In the ECP gene, the three polymorphisms were evaluated that had shown association to allergic phenotypes either in single SNP [7] or haplotype analysis [9] in previous studies. Genotype as well as haplotype frequencies in our cohort were very similar to the frequencies reported in these other studies, but did not differ between AD patients and controls. Thus, our results seem to contradict these earlier reports. Yet, none of the preceding studies specifically addressed the phenotype AD, but rather allergic symptoms in general [7] or allergic asthma [9]. Linkage studies have shown that there is surprisingly little overlap between the main susceptibility regions for asthma and AD, even though both diseases belong to the group of allergic disorders [16]. Thus, it is possible that ECP variation might influence the development of (allergic) asthma but have no measurable influence on AD development. Furthermore, the association of the ECP T124R SNP with allergic symptoms was demonstrated in a very small cohort (209 medical students and 76 asthmatic patients) [7], and it still remains to be investigated whether this association will hold true in a larger cohort of allergic patients.
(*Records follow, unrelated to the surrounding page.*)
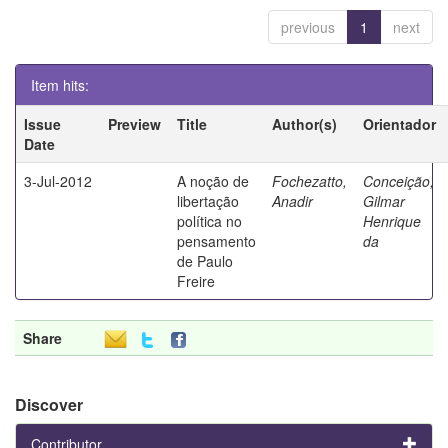
previous
1
next
Item hits:
Issue
Preview
Title
Author(s)
Orientador
Date
3-Jul-2012
A noção de
Fochezatto,
Conceição,
libertação
Anadir
Gilmar
política no
Henrique
pensamento
da
de Paulo
Freire
Share
Discover
Contributor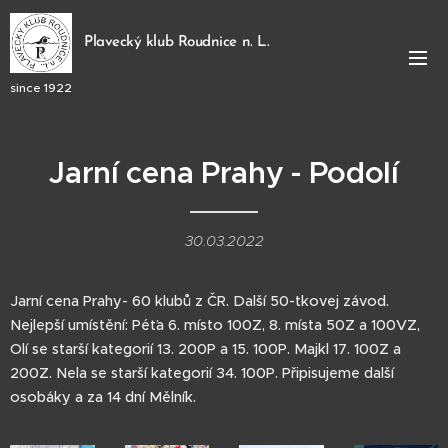
Plavecký klub Roudnice n. L.
since 1922
Jarní cena Prahy - Podolí
30.03.2022
Jarní cena Prahy- 60 klubů z ČR. Další 50-tkovej závod.
Nejlepší umístění: Péťa 6. místo 100Z, 8. místa 50Z a 100VZ,
Olí se starší kategorií 13. 200P a 15. 100P. Majkl 17. 100Z a
200Z. Nela se starší kategorií 34. 100P. Připisujeme další
osobáky a za 14 dní Mělník.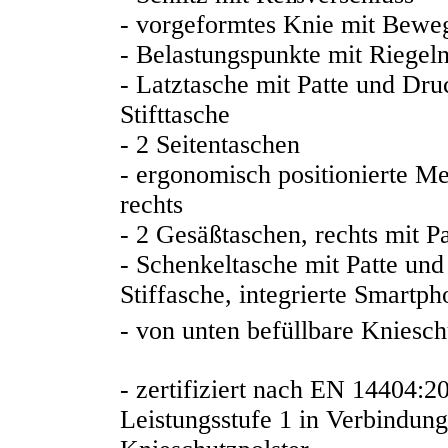
- vorgeformtes Knie mit Bewe
- Belastungspunkte mit Riegeln
- Latztasche mit Patte und Dru
Stifttasche
- 2 Seitentaschen
- ergonomisch positionierte Me
rechts
- 2 Gesäßtaschen, rechts mit 
- Schenkeltasche mit Patte und
Stiffasche, integrierte Smartph
- von unten befüllbare Knie
- zertifiziert nach EN 14404:
Leistungsstufe 1 in Verbindun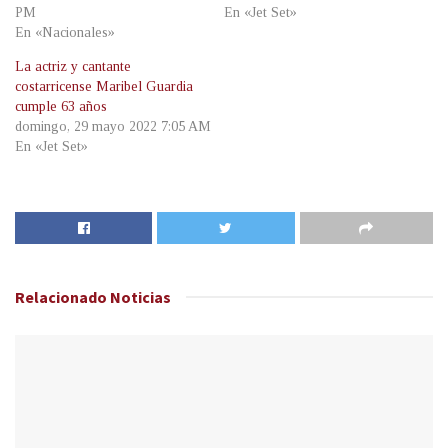
PM
En «Jet Set»
En «Nacionales»
La actriz y cantante
costarricense Maribel Guardia
cumple 63 años
domingo, 29 mayo 2022 7:05 AM
En «Jet Set»
Relacionado
Noticias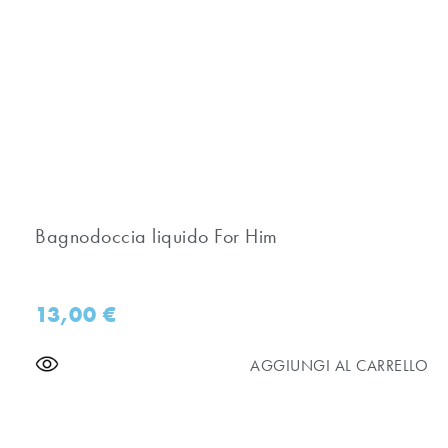
Bagnodoccia liquido For Him
13,00
€
AGGIUNGI AL CARRELLO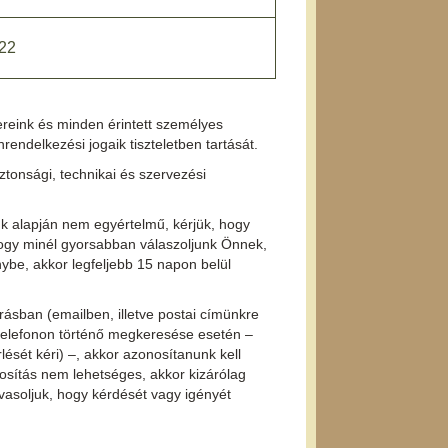
22
nereink és minden érintett személyes
endelkezési jogaik tiszteletben tartását.
tonsági, technikai és szervezési
nk alapján nem egyértelmű, kérjük, hogy
 hogy minél gyorsabban válaszoljunk Önnek,
ybe, akkor legfeljebb 15 napon belül
rásban (emailben, illetve postai címünkre
 telefonon történő megkeresése esetén –
lését kéri) –, akkor azonosítanunk kell
onosítás nem lehetséges, akkor kizárólag
avasoljuk, hogy kérdését vagy igényét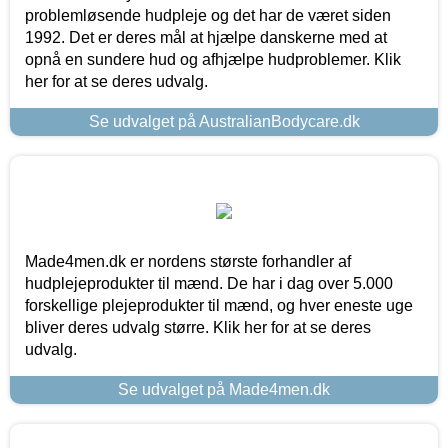
problemløsende hudpleje og det har de været siden
1992. Det er deres mål at hjælpe danskerne med at
opnå en sundere hud og afhjælpe hudproblemer. Klik
her for at se deres udvalg.
Se udvalget på AustralianBodycare.dk
Made4men.dk er nordens største forhandler af
hudplejeprodukter til mænd. De har i dag over 5.000
forskellige plejeprodukter til mænd, og hver eneste uge
bliver deres udvalg større. Klik her for at se deres
udvalg.
Se udvalget på Made4men.dk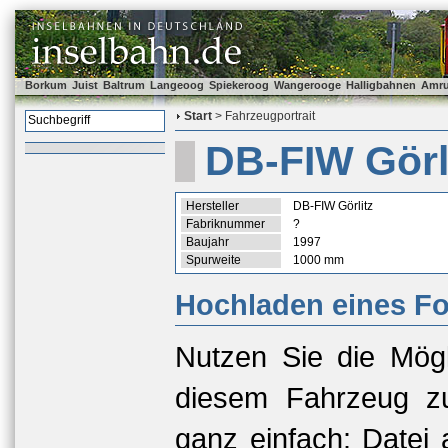
Borkum
Juist
Baltrum
Langeoog
Spiekeroog
Wangerooge
Halligbahnen
Amr
Start
> Fahrzeugportrait
DB-FIW Görl
Hersteller
DB-FIW Görlitz
Fabriknummer
?
Baujahr
1997
Spurweite
1000 mm
Hochladen eines Fo
Nutzen Sie die Mögl
diesem Fahrzeug zu
ganz einfach: Datei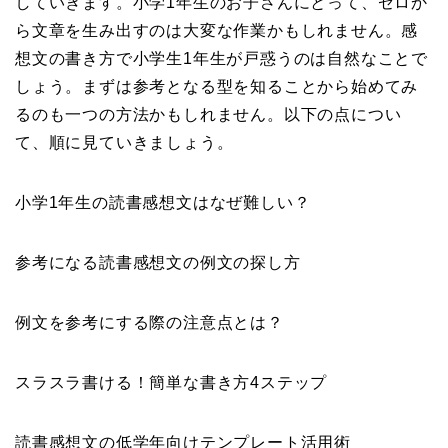
していきます。小学1年生のお子さんにとって、ゼロか
ら文章を生み出すのは大変な作業かもしれません。感
想文の書き方で小学生1年生が戸惑うのは自然なことで
しょう。まずは参考となる型を知ることから始めてみ
るのも一つの方法かもしれません。以下の点につい
て、順に見ていきましょう。
小学1年生の読書感想文はなぜ難しい？
参考になる読書感想文の例文の探し方
例文を参考にする際の注意点とは？
スラスラ書ける！簡単な書き方4ステップ
読書感想文の低学年向けテンプレート活用術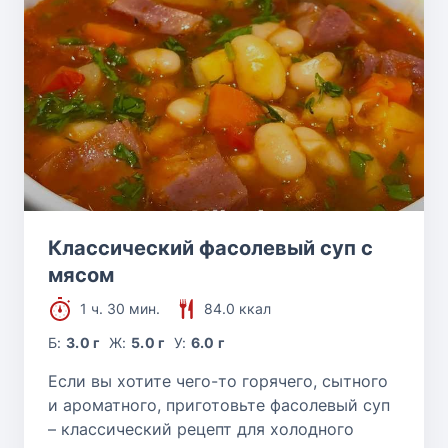
Классический фасолевый суп с
мясом
1 ч. 30 мин.
84.0 ккал
Б:
3.0 г
Ж:
5.0 г
У:
6.0 г
Если вы хотите чего-то горячего, сытного
и ароматного, приготовьте фасолевый суп
– классический рецепт для холодного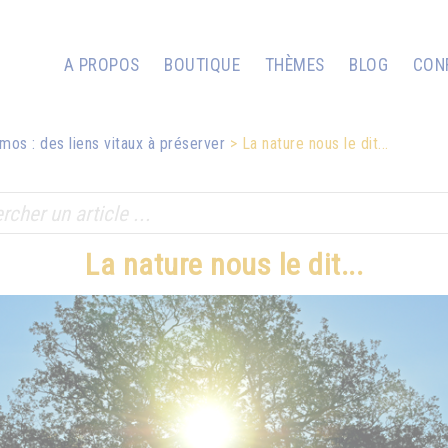
A PROPOS
BOUTIQUE
THÈMES
BLOG
CON
mos : des liens vitaux à préserver
La nature nous le dit...
La nature nous le dit...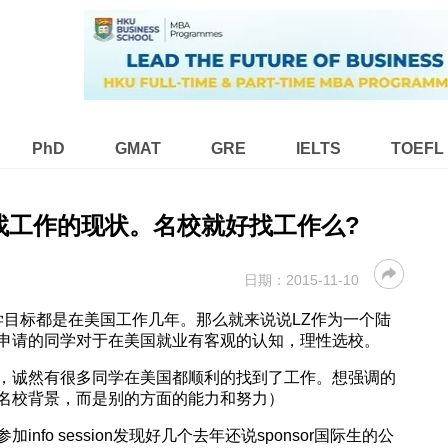
PhD
GMAT
GRE
IELTS
TOEFL
找工作的现状。名校就好找工作么?
日期：
2015-11-10
学目标都是在美国工作几年。那么就来说说LZ作为一个陆
申请的同学对于在美国就业有客观的认知，理性选校。
，诚然有很多同学在美国都顺利的找到了工作。想强调的
名校背景，而是别的方面的能力和努力）
nfo session发现好几个去年还说sponsor国际生的公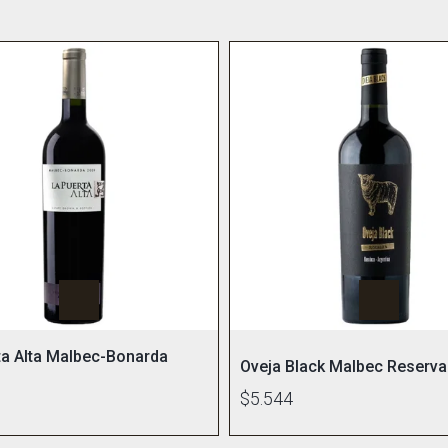
ta Alta Malbec-Bonarda
Oveja Black Malbec Reserva
$5.544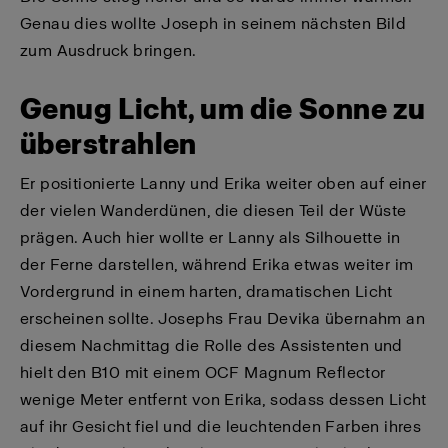
Genau dies wollte Joseph in seinem nächsten Bild
zum Ausdruck bringen.
Genug Licht, um die Sonne zu
überstrahlen
Er positionierte Lanny und Erika weiter oben auf einer
der vielen Wanderdünen, die diesen Teil der Wüste
prägen. Auch hier wollte er Lanny als Silhouette in
der Ferne darstellen, während Erika etwas weiter im
Vordergrund in einem harten, dramatischen Licht
erscheinen sollte. Josephs Frau Devika übernahm an
diesem Nachmittag die Rolle des Assistenten und
hielt den B10 mit einem OCF Magnum Reflector
wenige Meter entfernt von Erika, sodass dessen Licht
auf ihr Gesicht fiel und die leuchtenden Farben ihres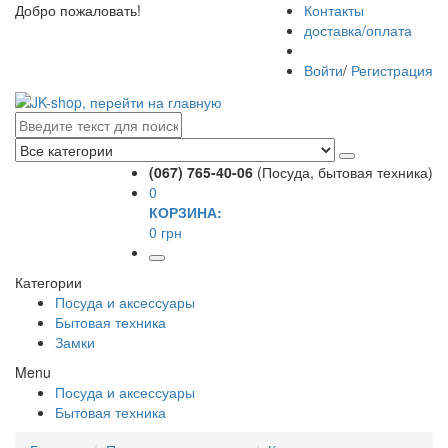
Добро пожаловать!
Контакты
доставка/оплата
Войти
/
Регистрация
(067) 765-40-06
(Посуда, бытовая техника)
0
КОРЗИНА:
0 грн
Категории
Посуда и аксессуары
Бытовая техника
Замки
Menu
Посуда и аксессуары
Бытовая техника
Clearly, additional studies in sufficiently large cohorts of patients with allergy, asthma and AD are needed to further elucidate the role of variation in this gene for the various allergic diseases.

For the other three genes evaluated in this study, no association studies for AD or asthma have been published so far. Only the EDN gene (together with ECP) was evaluated for an association with tropical pulmonary eosinophilia but did not show an association with this disease in a small cohort [10]. We nevertheless speculated that they might constitute interesting candidate genes for AD since eosinophil degranulation with deposition of all of these proteins in the skin has been shown to play an important role in AD [2]. Furthermore, several studies have confirmed that urine EDN is a useful in vitro parameter of inflammation in AD [35]. Interestingly, the EPO gene is located on chromosome 17q23, close to the regions of highest linkage to AD or AD severity in two genome-wide screens [17, 18]. Yet, none of the investigated polymorphisms in these genes showed differences in allele, genotype or haplotype distribution between AD patients and controls in our cohorts, suggesting that they may probably not play an important role in AD pathogenesis.

Conclusion

We did not find evidence to support an influence of variation in genes encoding eosinophil granule proteins for AD pathogenesis in this German cohort. However, we cannot exclude a contribution of variation in these genes entirely. Additional association studies as well as functional assessment of the investigated polymorphisms might further elucidate their role in allergic diseases.